Della Pascoe née James

Personal information
- Nationality: British (English)
- Born: 28 March 1949 Portsmouth, England
- Died: 22 June 2023 (aged 74)
- Height: 170 cm (5 ft 7 in)
- Weight: 56 kg (123 lb)

Sport
- Sport: Athletics
- Event: Sprinting
- Club: London Olympiades

= Della Pascoe =

British sprinter (1949–2023)

Della Patricia Pascoe (née James; 28 March 1949 – 22 June 2023) was a British international sprinter, who competed at the 1968 Summer Olympics.

== Biography ==
James finished third behind Johanna Cornelissen in the 100 yards event at the 1967 WAAA Championships.

At the 1968 Olympic Games in Mexico City, she represented Great Britain in the women's 100 metres.
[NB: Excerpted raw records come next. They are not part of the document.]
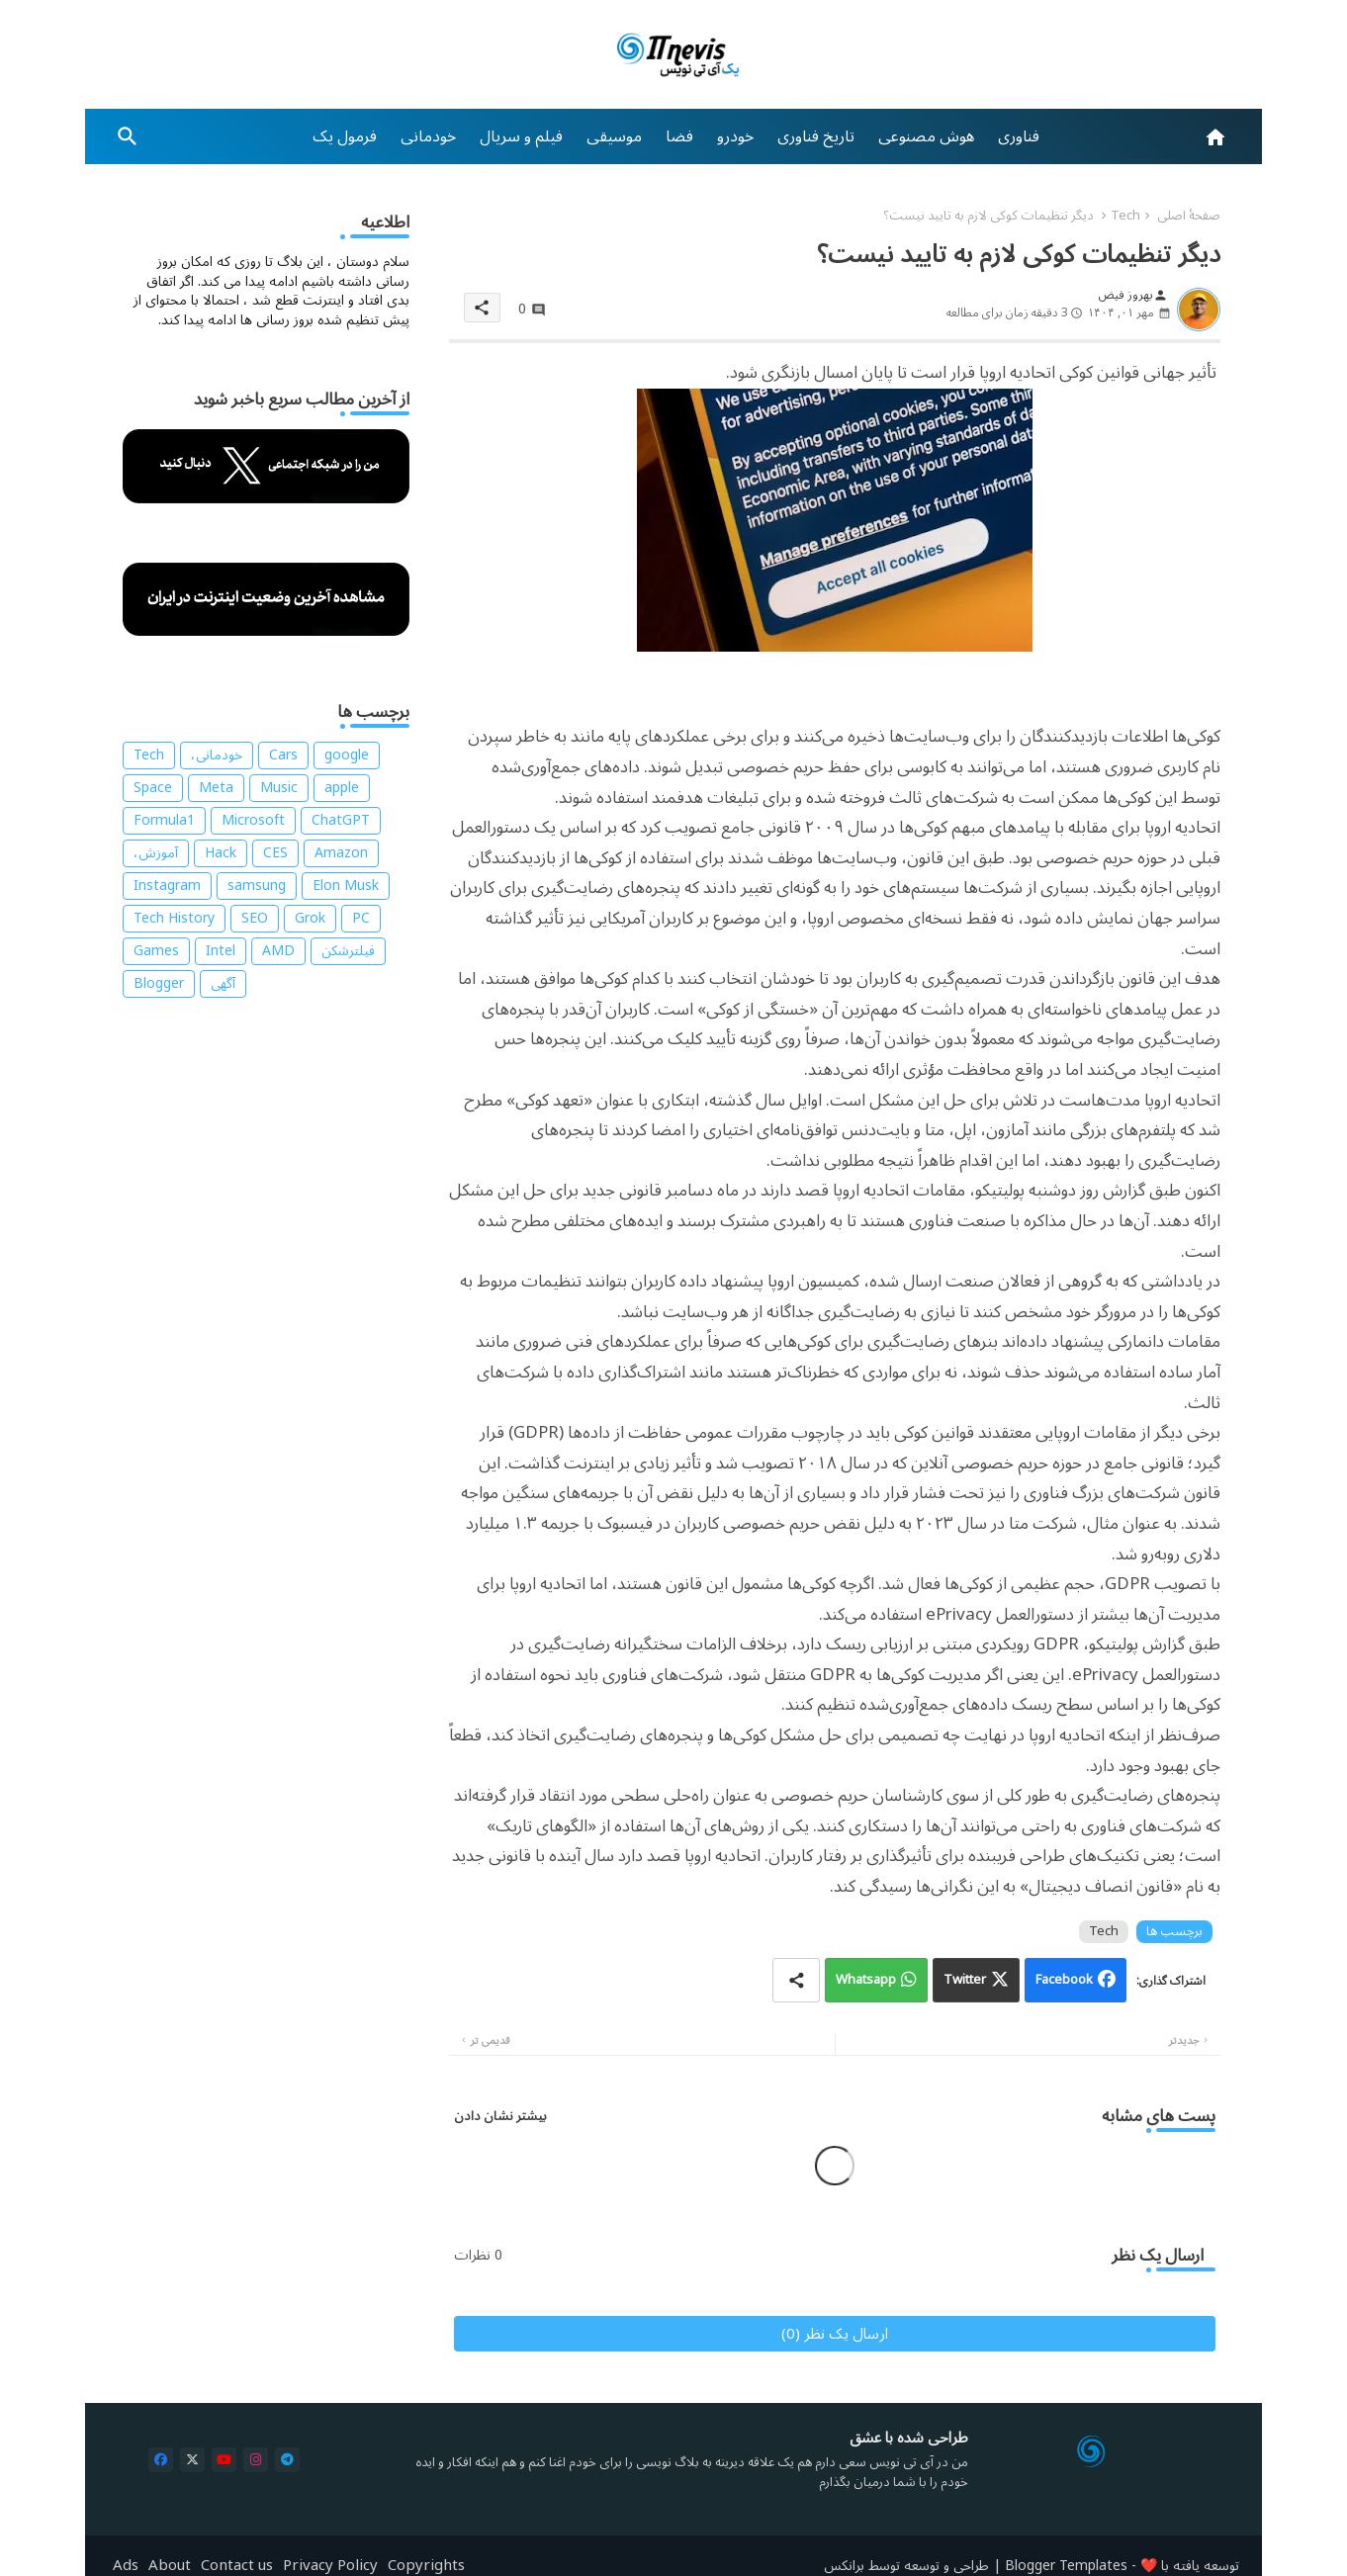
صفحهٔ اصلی (1188, 215)
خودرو (735, 136)
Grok (310, 919)
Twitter (964, 1980)
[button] (127, 136)
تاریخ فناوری (815, 136)
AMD (278, 951)
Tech (1125, 215)
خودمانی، (216, 755)
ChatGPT (341, 821)
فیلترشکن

James later represented England in the 100 metres and 200 metres, at the 1970 British Commonwealth Games in Edinburgh, Scotland.

Shortly after the 1970 Games, James married hurdler Alan Pascoe and competed under her married name thereafter As Pascoe she became the national 100 metres champion after winning the British WAAA Championships title at the 1972 WAAA Championships.

Pascoe died from complications of Parkinson's disease on 22 June 2023, at the age of 74.